What is required:
The data below contains pictures, which are to be skipped; the lines starting at the line with "Neuropsychology Training Program" and ending at the line with "contributors" are to be output exactly, both ends included.
Input data: Begin
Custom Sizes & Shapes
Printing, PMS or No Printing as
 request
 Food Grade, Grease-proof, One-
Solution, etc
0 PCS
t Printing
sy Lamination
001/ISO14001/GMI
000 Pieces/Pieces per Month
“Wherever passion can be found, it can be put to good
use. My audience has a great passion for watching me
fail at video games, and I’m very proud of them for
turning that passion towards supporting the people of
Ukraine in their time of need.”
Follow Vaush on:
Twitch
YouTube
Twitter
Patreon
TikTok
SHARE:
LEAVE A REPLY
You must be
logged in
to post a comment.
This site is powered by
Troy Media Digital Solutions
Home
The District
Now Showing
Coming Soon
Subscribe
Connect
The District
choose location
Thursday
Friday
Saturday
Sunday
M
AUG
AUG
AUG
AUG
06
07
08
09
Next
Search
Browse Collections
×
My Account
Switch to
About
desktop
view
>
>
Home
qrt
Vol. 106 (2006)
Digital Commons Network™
Input data: End
Input data: Begin
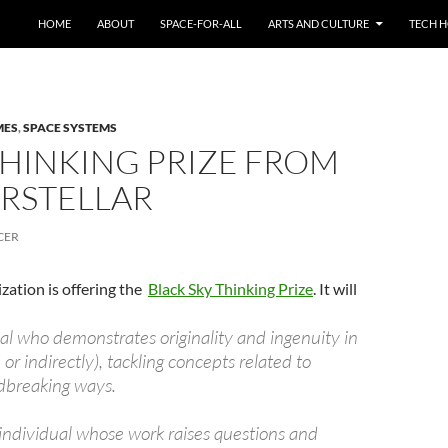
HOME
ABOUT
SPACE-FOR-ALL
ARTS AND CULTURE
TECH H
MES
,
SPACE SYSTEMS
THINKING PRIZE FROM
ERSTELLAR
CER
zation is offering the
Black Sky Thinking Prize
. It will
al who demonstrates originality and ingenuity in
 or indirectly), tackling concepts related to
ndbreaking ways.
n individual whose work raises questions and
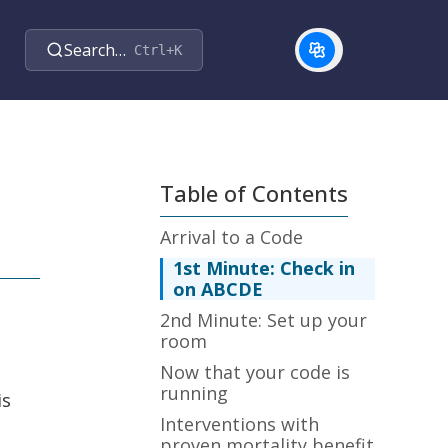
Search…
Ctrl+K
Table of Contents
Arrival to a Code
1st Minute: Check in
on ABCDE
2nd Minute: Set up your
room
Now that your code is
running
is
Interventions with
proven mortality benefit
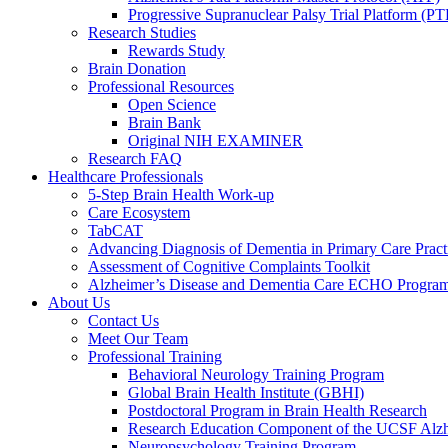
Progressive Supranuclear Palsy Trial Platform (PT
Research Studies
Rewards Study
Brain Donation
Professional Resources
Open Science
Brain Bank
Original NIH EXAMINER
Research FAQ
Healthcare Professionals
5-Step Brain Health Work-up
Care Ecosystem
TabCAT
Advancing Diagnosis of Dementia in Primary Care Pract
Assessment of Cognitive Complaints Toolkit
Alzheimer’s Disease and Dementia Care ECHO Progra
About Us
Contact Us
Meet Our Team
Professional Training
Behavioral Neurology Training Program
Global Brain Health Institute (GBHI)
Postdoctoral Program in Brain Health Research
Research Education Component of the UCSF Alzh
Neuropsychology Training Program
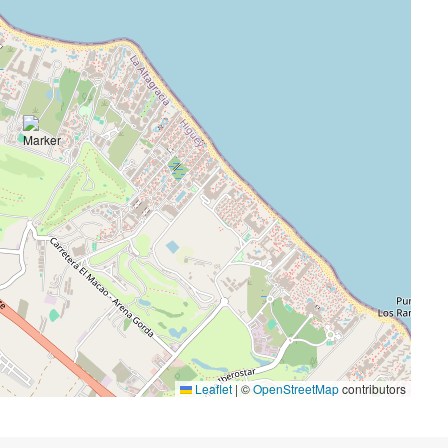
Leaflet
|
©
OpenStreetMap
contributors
Input data: End
Solution for this problem:
Neuropsychology Training Program
Leaflet
|
©
OpenStreetMap
contributors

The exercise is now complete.